Understanding what the knowledge set is behind each of these designations is very important. Some titles are only applicable in certain client-facing financial roles, but others are more appropriate at the corporate-level and won’t be of much use working with individual clients.
Here are the different designations below – all are subject to approval by a specific board, and if an advisor uses ANY of these designations without actually completing the program in its entirety, they are breaking the law and as a general principle should NOT be trusted with your money. All of these designations have some kind of board certification in the form of a certificate. They work hard to achieve it, so usually it’s prominently displayed. If they don’t know where it is…again…RUN.
High-Industry Specific Designations:
CFA (Chartered Financial Analyst) - a professional designation given by the CFA Institute that measures the competence and integrity of financial analysts.

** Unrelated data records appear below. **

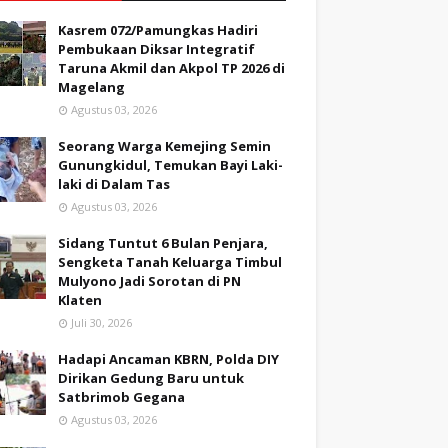
Kasrem 072/Pamungkas Hadiri
Pembukaan Diksar Integratif
Taruna Akmil dan Akpol TP 2026 di
Magelang
Agustus 03, 2026
Seorang Warga Kemejing Semin
Gunungkidul, Temukan Bayi Laki-
laki di Dalam Tas
Agustus 03, 2026
Sidang Tuntut 6 Bulan Penjara,
Sengketa Tanah Keluarga Timbul
Mulyono Jadi Sorotan di PN
Klaten
Juli 30, 2026
Hadapi Ancaman KBRN, Polda DIY
Dirikan Gedung Baru untuk
Satbrimob Gegana
Agustus 03, 2026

Candidates are required to pass three levels of exams covering areas such as accounting, economics, ethics, money management and security analysis. This is one of the most difficult designations to obtain as it is one of the longest and extremely time-consuming programs to complete.

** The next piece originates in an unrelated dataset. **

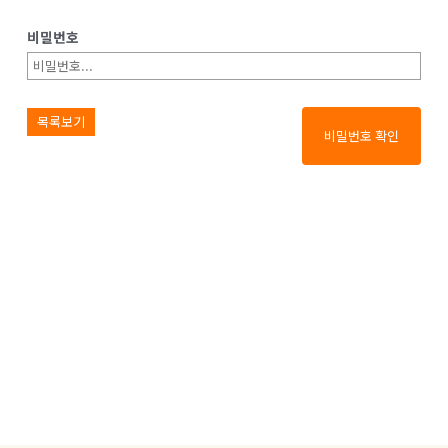
비밀번호
목록보기
비밀번호 확인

CFP (Certified Financial Planner) - The CFP® is the most respected financial credential for financial planners, financial firms, and those seeking the advice of a financial planner. The CFP designation is awarded to individuals who successfully complete the CFP Board's initial and ongoing certification requirements. Individuals desiring to become a CFP professional must take extensive exams in the areas of financial planning, taxes, insurance, estate planning and retirement.
CPA (Certified Public Accountant) - an accounting professional who has passed the Uniform CPA examination and has also met additional state certification and experience requirements. These are people who are familiar with the U.S. tax code and are qualified to submit tax returns to the IRS. This is not necessary when doing retirement planning or investing, but it is a nice perk knowing that you advisor is very familiar with accounting practices and the tax code.

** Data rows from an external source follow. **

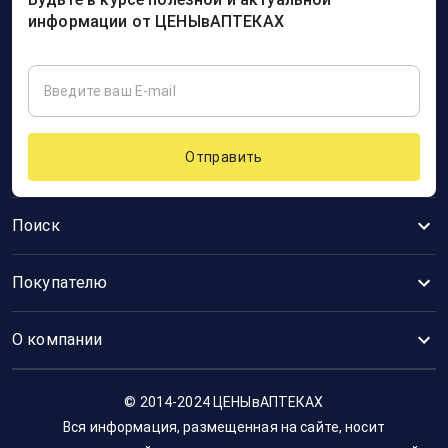
информации от ЦЕНЫвАПТЕКАХ
Отправить
Поиск
Покупателю
О компании
© 2014-2024 ЦЕНЫвАПТЕКАХ
Вся информация, размещенная на сайте, носит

The following are lesser-known designations, but thanks to the ever-growing fiduciary popularity, these will become more mainstream in the coming years.
Asset Management Designations:
AAMS (Accredited Asset Management Specialist) - Graduates of this program are able to identify client opportunities not only in investments but also in the areas of insurance, tax, retirement, and estate planning, while making recommendations based on all aspects of a client’s total financial picture.
APMA (Accredited Portfolio Management Advisor) – Masters of the portfolio creation and management process after completing a unique 2-part program featuring hands-on practice in analyzing investment policy statements, building portfolios, and making asset allocation decisions.
AWMA (Accredited Wealth Management Advisor) - This designation enables the advisor to address complex financial issues faced by affluent clients. They generally have the confidence to optimize clients’ investments to achieve their goals while minimizing investment volatility.
CMFC (Chartered Mutual Fund Counselor) - The only industry-recognized mutual funds designation, this designation indicates a thorough knowledge of mutual funds and their various uses as investment vehicles.
Retirement Planning Designations:
CRPC (Charted Retirement Planning Counselor) – helps clients to define a “road to retirement,” which enables them to focus on the client’s pre-and post-retirement needs, as well as issues related to asset management and estate planning.
CRPS (Chartered Retirement Planning Specialist) – used to recommend implementation techniques that can be executed into well-structured, company-appropriate retirement plans.
Industry Credential Programs:
RP (Registered Paraplanner) - basic, practical knowledge of the financial planning process and the five disciplines of financial planning.
LUTCF (Life Underwriter Training Council Fellow) - educated practitioners on four practice specialties: life insurance and annuities, health and employee benefits, multiline, and financial advising and investments.